Assemblies of Magic. By John O'Reilly. Twin Palms Publishers, 2002. 184 pp., illustrated throughout, 10x12". Images from here.

Book description:

" 'Meditations on space, art, war, death and religion merge with the homoerotic in John O’Reilly’s intensely personal photo transformations.

For this artist, montage has proved the richest medium for personal allegory, and the formal and symbolic evolution of O’Reilly’s work corresponds to his own awakening self discovery.

His working methods of cutting and pasting mirror the energy inherent in de-constructing and reconstructing the psyche. Alternately, the physical merging of iconic Others enables their psychic incorporation into the Self.

Over twenty-five years of part-time employment as an art therapist have rendered O’Reilly equally interested in art and psychology and willing to use his deepest obsessions, fetishes, and fears as source material for his tiny assemblies of magic'. - Francine Koslow Miller"

Monday, October 08, 2012

I Believe You, Liar.



I Believe You, Liar. By Lucas Blalock. iceberg, iceberg, iceberg, 2009. 36 pp., illustrated throughout, 8x8".

Book description:

"Dear Ms. Patty Pacifica or Current Resident,

I like to think of cooing. it is among the warmer thoughts. especially nice in French which seems a warmer language except when it's not. Isn't it funny how cold warm things used badly become. I would accept your TV if you had it, but seem truly and earnestly (to my own embarrassment) more interested in truth than fact and all that uninterrupted information would bring us back to the palimpsest (a screen) and a possible becoming tedious because the volume controls of strangers - even friends and lovers - are always different from the ones internal. It's probably better if I listen to your speakers instead of getting greedy for headphones, or serialized programming.

As to. . . all of this is more lonely than sad but I am starting to relish this energy of impossible languages and unbridgeable gaps. The failures are all we have and I am no nihilist! I BELIEVE YOU, LIAR!! Light, sad? 'luc' is particle and wave both at the same time. I am torn. can you explain?

Thank you kindly,

Lucas Blalock"

Friday, October 05, 2012

Accidental Paintings.



Accidental Paintings. By Carol Stein. Robin Hill Studios, 2005. 88p., illustrated throughout, 9x9".
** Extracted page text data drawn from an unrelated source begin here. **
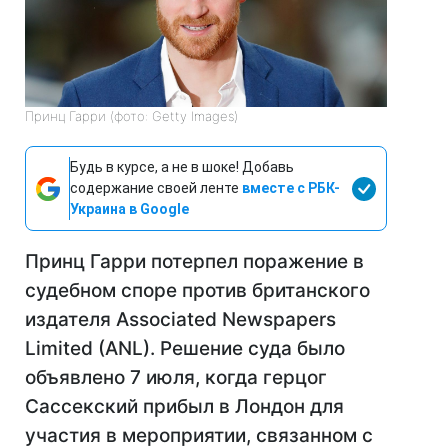
Принц Гарри (фото: Getty Images)
Будь в курсе, а не в шоке! Добавь
содержание своей ленте
вместе с РБК-
Украина в Google
Принц Гарри потерпел поражение в
судебном споре против британского
издателя Associated Newspapers
Limited (ANL). Решение суда было
объявлено 7 июля, когда герцог
Сассекский прибыл в Лондон для
участия в мероприятии, связанном с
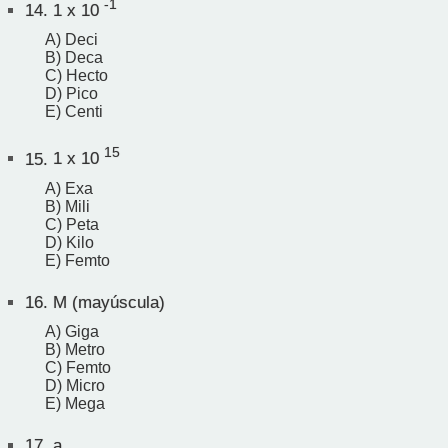
-1
14.
1 x 10
A) Deci
B) Deca
C) Hecto
D) Pico
E) Centi
15
15.
1 x 10
A) Exa
B) Mili
C) Peta
D) Kilo
E) Femto
16.
M (mayúscula)
A) Giga
B) Metro
C) Femto
D) Micro
E) Mega
17.
a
Lovely example of the beauty in the everyday, and what a different eye can yield...

Book description:

" 'Accidental Paintings' is a striking selection of 36 abstract color photographs taken in San Miguel de Allende, Mexico, in 2004 and 2005 by photographer Carol Stein.
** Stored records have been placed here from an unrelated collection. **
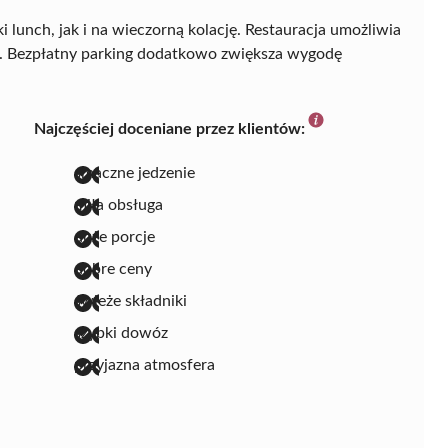
 lunch, jak i na wieczorną kolację. Restauracja umożliwia
we. Bezpłatny parking dodatkowo zwiększa wygodę
Najczęściej doceniane przez klientów:
smaczne jedzenie
miła obsługa
duże porcje
dobre ceny
świeże składniki
szybki dowóz
przyjazna atmosfera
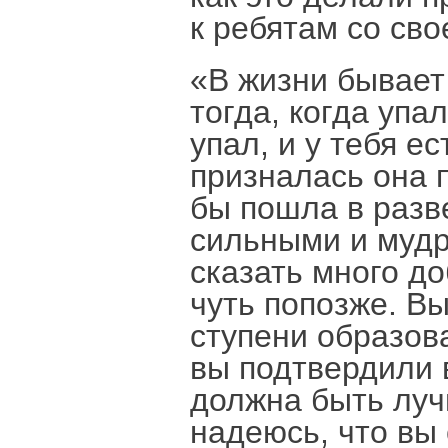
к ребятам со сво
«В жизни бывает 
тогда, когда упа
упал, и у тебя е
призналась она 
бы пошла в разве
сильными и мудр
сказать много до
чуть попозже. Вы
ступени образов
вы подтвердили 
должна быть луч
надеюсь, что вы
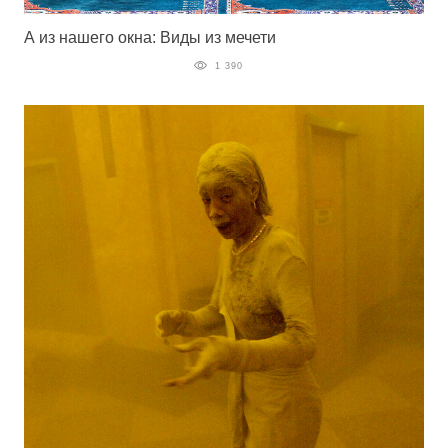
А из нашего окна: Виды из мечети
1 390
Its subject is surface color and form: its source, the colored edges of built structures and their visual interaction. The result is what can be seen as 'accidental' paintings. This is is a gem-like book, beautifully printed and assembled, whose rich color images suggest a meditation."

Tuesday, October 02, 2012

Blackout.



Blackout. By Dan Holdsworth. Essay by Oliver Morton, book design by Dan Holdsworth and Simon Earith. SteidlBG, 2012. 80 pp., illustrated throughout, 28,6cmx33cm. Images from here.

Book description:

"Occupying a space between the documentary and the make-believe, Dan Holdsworth’s photographs transform Icelandic glaciers into a strange and futuristic landscape.

In 'Blackout' the landscape is present only as a brooding, eerie image of itself: the blue of the sky has become the deep black of space, while the earth appears in pale negative.

This lunar-like terrain humbles the viewer before a foreign, awe-inspiring nature and repositions the notion of the romantic sublime."